:: The task ::
From the records below, copy out exactly the lines from the one containing "Cannabis könnte – und das ist vielleicht die" to the one containing "durch bewussten, verantwortungsvollen", both included. Add nothing else.

:: Working data ::
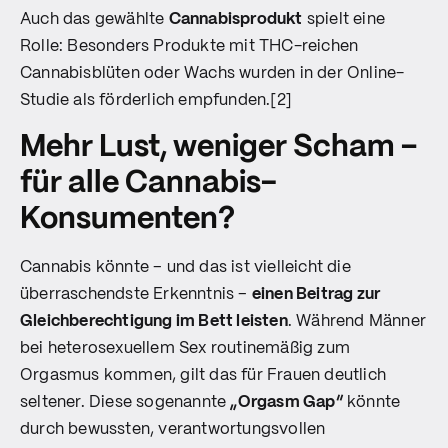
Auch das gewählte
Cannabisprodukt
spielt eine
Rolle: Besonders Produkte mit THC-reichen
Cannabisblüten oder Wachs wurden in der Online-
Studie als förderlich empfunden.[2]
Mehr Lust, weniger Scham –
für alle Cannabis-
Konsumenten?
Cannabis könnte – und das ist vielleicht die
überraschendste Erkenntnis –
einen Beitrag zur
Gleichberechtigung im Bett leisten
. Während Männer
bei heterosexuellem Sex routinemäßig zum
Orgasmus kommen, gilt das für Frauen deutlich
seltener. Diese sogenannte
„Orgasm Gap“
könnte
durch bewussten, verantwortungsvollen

--

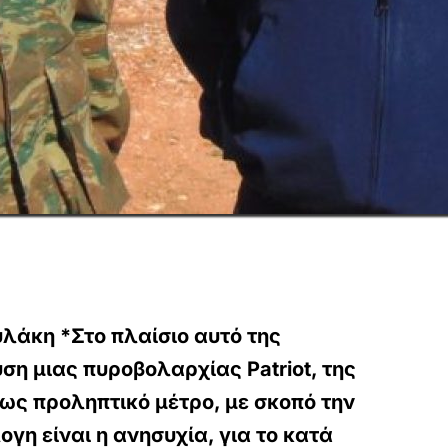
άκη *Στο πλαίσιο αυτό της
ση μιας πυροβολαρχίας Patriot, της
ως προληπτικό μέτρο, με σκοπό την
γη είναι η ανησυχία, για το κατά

* * *

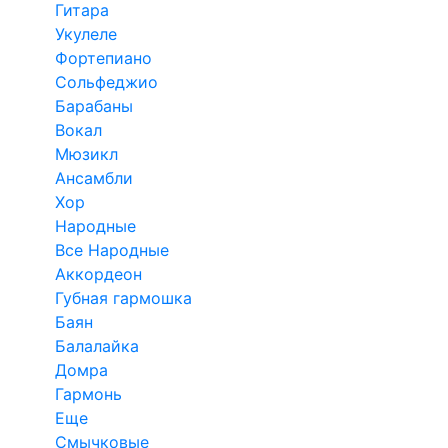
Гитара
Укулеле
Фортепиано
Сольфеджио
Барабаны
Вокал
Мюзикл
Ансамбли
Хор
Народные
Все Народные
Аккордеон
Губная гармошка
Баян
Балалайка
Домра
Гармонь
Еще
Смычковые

:: Reply to the task ::
Cannabis könnte – und das ist vielleicht die
überraschendste Erkenntnis –
einen Beitrag zur
Gleichberechtigung im Bett leisten
. Während Männer
bei heterosexuellem Sex routinemäßig zum
Orgasmus kommen, gilt das für Frauen deutlich
seltener. Diese sogenannte
„Orgasm Gap“
könnte
durch bewussten, verantwortungsvollen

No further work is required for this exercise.